- Money Morning Australia

The Long, Drawn Out Retreat in Australian House Prices


Written on 10 December 2012 by Dr. Alex Cowie

When a country’s citizens buy more adult nappies than kids’ nappies, it’s time to ask questions.

In particular – what does it mean for house prices?

Let me explain…

Statistics in Japan now reveal that because of its ageing population, the country’s seniors create more demand for nappies than the country’s infant population.

Japan is an extreme example of what happens when a country ages. It has the oldest population of any country in the world, with a median age of 44.6 years.

That’s unless you include the tiny Principality of Monaco, inhabited by its ageing billionaire playboys (who bring the median age up to 48.9).

Australia is a sprightly 37.5 years in comparison.

The changing demographics of a country’s population are one of the biggest drivers of long-term economic trends, particularly house prices.

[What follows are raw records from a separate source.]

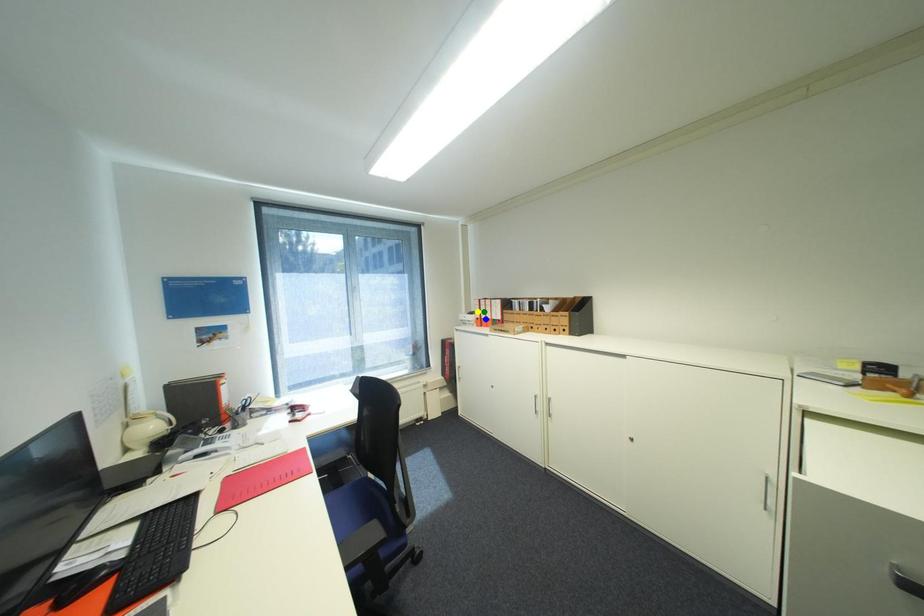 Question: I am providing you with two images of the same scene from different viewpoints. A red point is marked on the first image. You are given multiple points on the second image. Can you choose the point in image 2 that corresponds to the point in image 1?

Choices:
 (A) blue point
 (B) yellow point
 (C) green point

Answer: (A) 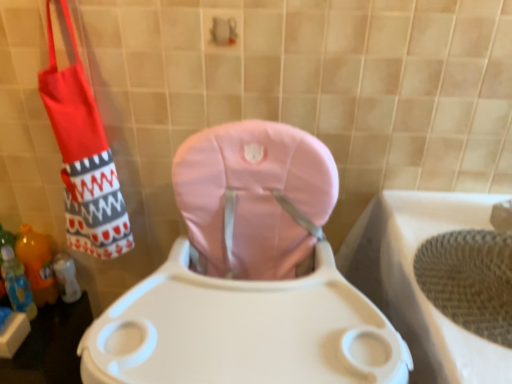 The height and width of the screenshot is (384, 512). Find the location of `free space on the front side of translucent orange bottle at lower left, which appears as the 1th bottle when viewed from the front`. free space on the front side of translucent orange bottle at lower left, which appears as the 1th bottle when viewed from the front is located at coordinates (30, 352). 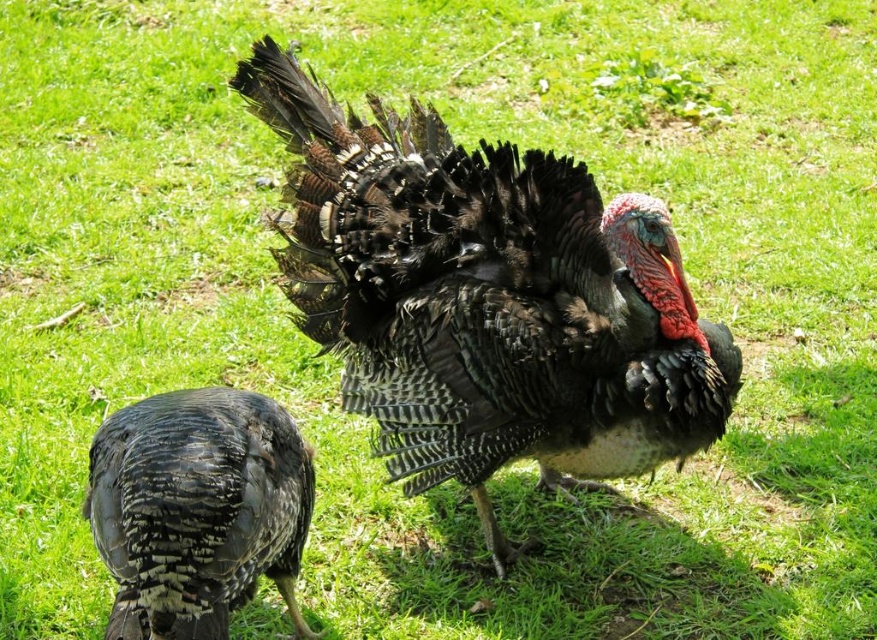 You are a photographer trying to capture a clear shot of the shiny black turkey at center and the shiny black feathers at lower left. Since you want both subjects in focus, which one should you adjust your camera focus to prioritize based on their positions?

The shiny black turkey at center is located above the shiny black feathers at lower left, so you should prioritize focusing on the shiny black turkey at center first since it is closer to the camera.

You are a wildlife photographer aiming to capture a closeup shot of the shiny black turkey at center and the shiny black feathers at lower left. Given that your camera can only focus on objects wider than 10 cm, can both subjects fit within the camera frame?

The shiny black turkey at center has a larger width than the shiny black feathers at lower left. Since the turkey is wider than 10 cm, it can be captured. However, the shiny black feathers at lower left might be narrower than 10 cm, so they may not fit within the camera frame.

When an army of baby-boomers spend a generation working productively, and investing in property, prices tend to steadily rise over those decades.

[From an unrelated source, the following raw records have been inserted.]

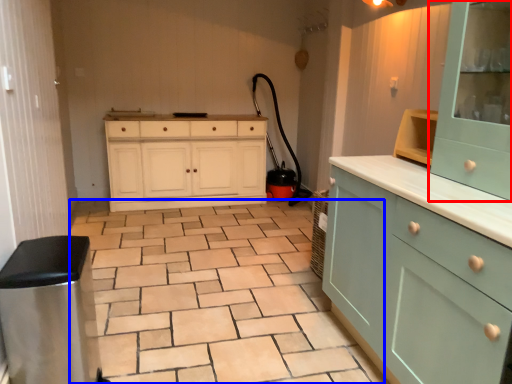 Question: Which object is further to the camera taking this photo, cabinetry (highlighted by a red box) or ceramic tile (highlighted by a blue box)?

Choices:
 (A) cabinetry
 (B) ceramic tile

Answer: (B) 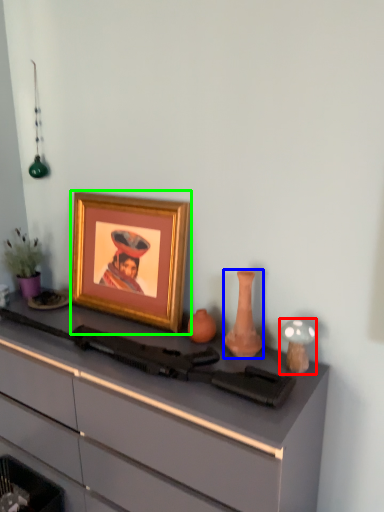 Question: Considering the real-world distances, which object is farthest from candle holder (highlighted by a red box)? vase (highlighted by a blue box) or picture frame (highlighted by a green box)?

Choices:
 (A) vase
 (B) picture frame

Answer: (B) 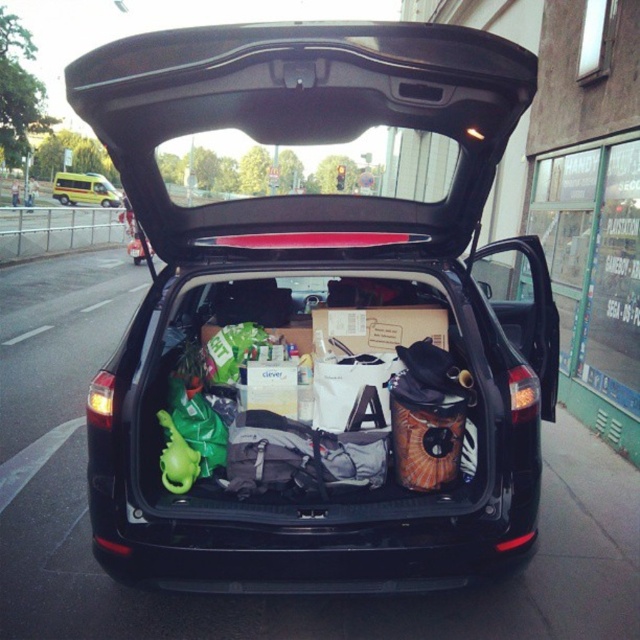 Is point (246, 58) positioned before point (81, 192)?

Yes, point (246, 58) is closer to viewer.

Who is more distant from viewer, (419, 392) or (90, 189)?

The point (90, 189) is behind.

Which is behind, point (424, 564) or point (104, 186)?

The point (104, 186) is behind.

Locate an element on the screen. black matte car trunk at center is located at coordinates (314, 314).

But when that generation ages and it comes time to sell and downsize – what happens then?

The results were shocking when this process began in Japan.

To start with, the Japanese property market peaked when its retirees begun to outnumber its workforce.

And since then property prices have HALVED.

Is Australia Turning Japanese?

Now it looks like Australian house prices are about to go through the same process.

You can see what happened in Japan clearly in a recent chart from Citi. It shows how closely real estate prices (light blue, LHS) have followed the ‘dependency ratio’ (dark blue, RHS, inverted)…

Japan – Property Pulled Down by Retirees Selling for Twenty Years

Japan - Property Pulled Down by Retirees Selling for Twenty Years

Source: Citi

The dependency ratio calculates the ratio of those outside the workforce (mostly retirees, but also children) against those of working age.

In Japan, the dependency ratio clearly turned around at the same time as property prices, and has followed the 20-year long downtrend ever since.

If you look at this data for the United States, the United Kingdom, Ireland and Spain, they all tell a similar same story.

The only difference is the story has only been going for the last five years, not twenty like in Japan.

But in demographics, it’s possible to accurately forecast where population trends will run over the coming decades. That means, assuming no war or plague in that period, you get a pretty good idea of where the dependency ratio will be, all the way to 2030.

The bad news for Aussie property owners is that in Australia, our dependency ratio turned a few years ago.

And it’s no coincidence that this happened exactly the same time that Australian property prices peaked.

It gets worse. The demographics project that over the next two decades at least, the growing army of Australian retirees will increasingly outnumber Aussie workers.

In other words, for the next twenty years, there will be more baby boomers every year looking to sell property as they rationalise their assets for retirement.

If Japan, the US, UK, Spain and Ireland are any kind of precedent, could the weakness in Australian house prices over the last eighteen months just be the start of a long, drawn out retreat in the great Australian property market?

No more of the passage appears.